The early 21st century might very well go down in the annals of history as the gold rush of the modern age. Utility and security tokens are emerging from all corners of the globe and project teams are licking their lips as a new wave of investor funding is born. Capital from Initial Coin Offerings (ICOs) in 2018 has already surpassed the 4x mark compared to 2017. And we’re only just moving into the second half of the year.
Tokenization of assets existed well before the invention of Bitcoin or even the arrival of the Internet. But now they’re taking their place at the forefront of the next digital revolution. For better or worse, the Ethereum project has popularized token creation through its ERC20standard. Why build your own blockchain when an off-the-shelf solution already exists?
The Nitty-Gritty – What is a Token?
The only difference between a token and the spare change you carry in your wallet is where you can use it. Coins issued by national authorities and governments are considered a legal tender for everyday life and can be exchanged widely. Tokens, on the other hand, are usually issued by a private company for use in a local network.
A great example (that probably brings back childhood memories) is the tickets issued at your neighborhood funfair. And of course, what article would be complete without a real-world wild west example:
Jokes aside, it should be apparent then that there are no strict rules when defining a token. You could issue your own family token from rocks in your yard. As long as you could get others to buy into the idea, a family tradition of rock tokens could theoretically take off.
In the cryptocurrency space, it’s utility and security tokens which have arrived first to the party.
Just as listed in the examples above, tokens represent access to a company’s product or service. In the case of ICOs, companies often don’t have a product or service available upfront and are looking for funding. By offering tokens in exchange for capital, projects are making investors a promise of a future product/service. The investor is taking on the risk that the project will have a usable token sometime in the future of the proposed network. And hopefully, that token will have appreciated in value.
We already see this model in action in the video game industry. Companies will offer ‘early-access’ benefits to video game fans willing to fund development for their next big title. Often these fans will receive bonuses in the form of game skins, behind-the-scenes content, in-game currency, and so on.
Here’s where things start to get a little fuzzy. The crypto community would be more than happy to have every token regarded as a utility. In that case, they could simply get down to the business of investing without big brother hanging around. Governments and authorities, on the other hand, still view any investment that aims to make a profit as a security.
In a July 2017 testimony in front of the US Senate, SEC chairman Jay Clayton had the following to say about virtual currencies:
Merely calling a token a “utility” token or structuring it to provide some utility does not prevent the token from being a security.

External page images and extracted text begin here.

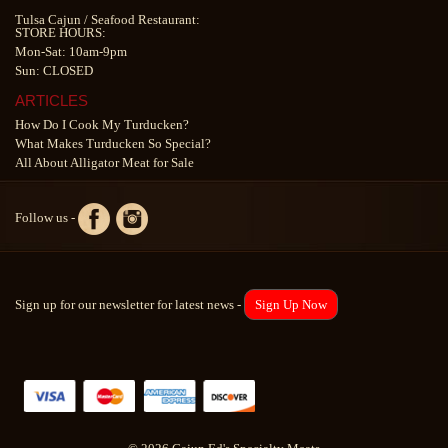
Tulsa Cajun
/
Seafood Restaurant
:
STORE HOURS:
Mon-Sat: 10am-9pm
Sun: CLOSED
ARTICLES
How Do I Cook My Turducken?
What Makes Turducken So Special?
All About Alligator Meat for Sale
Follow us -
Sign up for our newsletter for latest news -
Sign Up Now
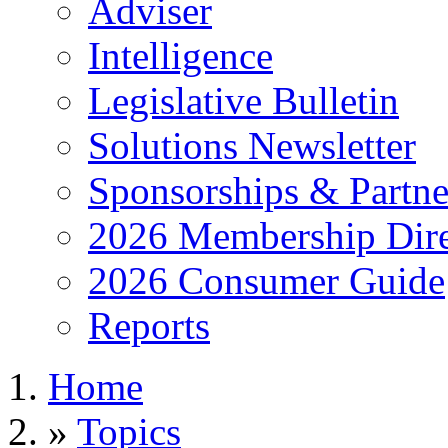
Adviser
Intelligence
Legislative Bulletin
Solutions Newsletter
Sponsorships & Partne
2026 Membership Dire
2026 Consumer Guide
Reports
Home
»
Topics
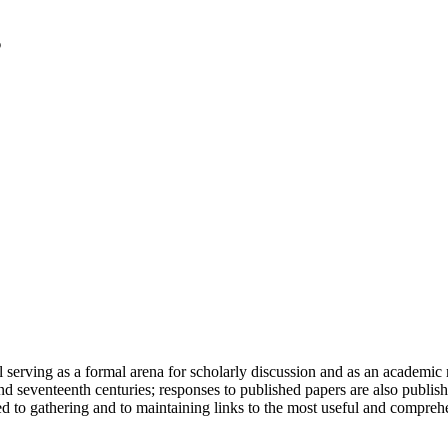
serving as a formal arena for scholarly discussion and as an academic re
h and seventeenth centuries; responses to published papers are also publ
d to gathering and to maintaining links to the most useful and comprehe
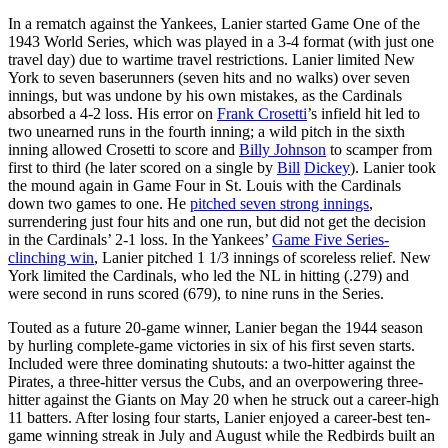
In a rematch against the Yankees, Lanier started Game One of the
1943 World Series, which was played in a 3-4 format (with just one
travel day) due to wartime travel restrictions. Lanier limited New
York to seven baserunners (seven hits and no walks) over seven
innings, but was undone by his own mistakes, as the Cardinals
absorbed a 4-2 loss. His error on
Frank Crosetti
’s infield hit led to
two unearned runs in the fourth inning; a wild pitch in the sixth
inning allowed Crosetti to score and
Billy Johnson
to scamper from
first to third (he later scored on a single by
Bill
Dickey
). Lanier took
the mound again in Game Four in St. Louis with the Cardinals
down two games to one. He
pitched seven strong innings
,
surrendering just four hits and one run, but did not get the decision
in the Cardinals’ 2-1 loss. In the Yankees’
Game Five Series-
clinching win
, Lanier pitched 1 1/3 innings of scoreless relief. New
York limited the Cardinals, who led the NL in hitting (.279) and
were second in runs scored (679), to nine runs in the Series.
Touted as a future 20-game winner, Lanier began the 1944 season
by hurling complete-game victories in six of his first seven starts.
Included were three dominating shutouts: a two-hitter against the
Pirates, a three-hitter versus the Cubs, and an overpowering three-
hitter against the Giants on May 20 when he struck out a career-high
11 batters. After losing four starts, Lanier enjoyed a career-best ten-
game winning streak in July and August while the Redbirds built an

Tokens and offerings that incorporate features and marketing efforts that emphasize the potential for profits based on the entrepreneurial or managerial efforts of others continue to contain the hallmarks of a security under U.S. law.
The showdown is real. Fortunately, it’s a lot less bloody than it used to be. Two projects positioning themselves in the regulated token space are Polymath and tZERO. They are well worth checking out.
The Tax Man Cometh
The arrival of the SEC into the cryptocurrency arena is a rather controversial one. On one hand, the completely unregulated ICO market is creating a tremendous opportunity for risk-taking entrepreneurs looking to make a real difference. On the other, just about anyone and their grandmother is setting up shop online with a few bucks and clever marketing hype.

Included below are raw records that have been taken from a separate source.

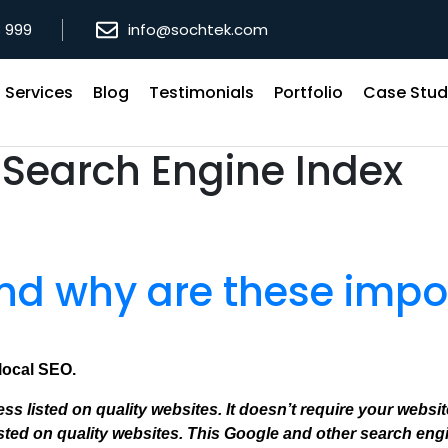
8 999
info@sochtek.com
Services
Blog
Testimonials
Portfolio
Case Stud
:
Search Engine Index
and why are these impo
 local SEO.
s listed on quality websites. It doesn’t require your websi
ed on quality websites. This Google and other search engi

Some level-headed guidelines to direct projects, keep investors safe, and stay decentralizedare sorely needed.
The Howey Test
The US Supreme Court created the Howey Test in the 1940’s to evaluate whether a transaction qualifies as an investment. By doing so, the SEC and other US authorities have a benchmark to determine what a security is and what requirements are needed under US law. Securities in the US need to be registered with the SEC.

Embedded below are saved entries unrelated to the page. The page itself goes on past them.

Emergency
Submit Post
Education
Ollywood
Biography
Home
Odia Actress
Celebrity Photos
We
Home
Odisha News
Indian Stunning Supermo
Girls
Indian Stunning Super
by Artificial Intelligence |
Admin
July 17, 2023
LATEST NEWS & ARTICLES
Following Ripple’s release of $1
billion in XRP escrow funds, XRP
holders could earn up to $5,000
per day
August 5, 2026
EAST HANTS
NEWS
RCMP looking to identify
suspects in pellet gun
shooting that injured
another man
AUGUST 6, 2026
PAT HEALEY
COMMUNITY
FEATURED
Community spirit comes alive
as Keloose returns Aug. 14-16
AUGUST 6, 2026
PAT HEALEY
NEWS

Under the Howey Test a transaction is considered an investment if:
- It is an investment of money.
- There is an expectation of profits from the investment.
- The investment of money is in a common enterprise.
- Any profit comes from the efforts of a promoter or third party.
The obvious problem with this approach (for US authorities anyway) is that cryptocurrencies by their very nature cross international borders. Trying to regulate projects based completely in the US may work. But regulating projects in another jurisdiction or regulating globally distributed teams is another matter altogether.
Utility and Security Tokens: Closing Thoughts
Most observers of the current ICO craze would agree that some kind of regulation is needed to reduce the rising risks in this wild west of the digital age. At the same, it’s worthy to note that allowing a highly centralized authority like the SEC to regulate a decentralized network is highly suspect.
The SEC itself has come under fire in recent years, particularly in the wake of the 2008/9 economic crisis. Multi-billion dollar companies like Airbnb and Uber have delayed their public IPO listings due to, amongst other reasons, incredibly high listing fees. This illustrates that the SEC seemingly promotes a system which benefits the rich under the guise of accredited investing. Shutting out the common man from investing in the future will only drive them to continue with their reckless investing practices.
The answer, as usual, lies somewhere in the middle. Since decentralization is the theme of the cryptocurrency era we must
assume, no, encourage that appropriate regulation will come not from the hands of wealthy special interests but from the cryptocurrency community itself.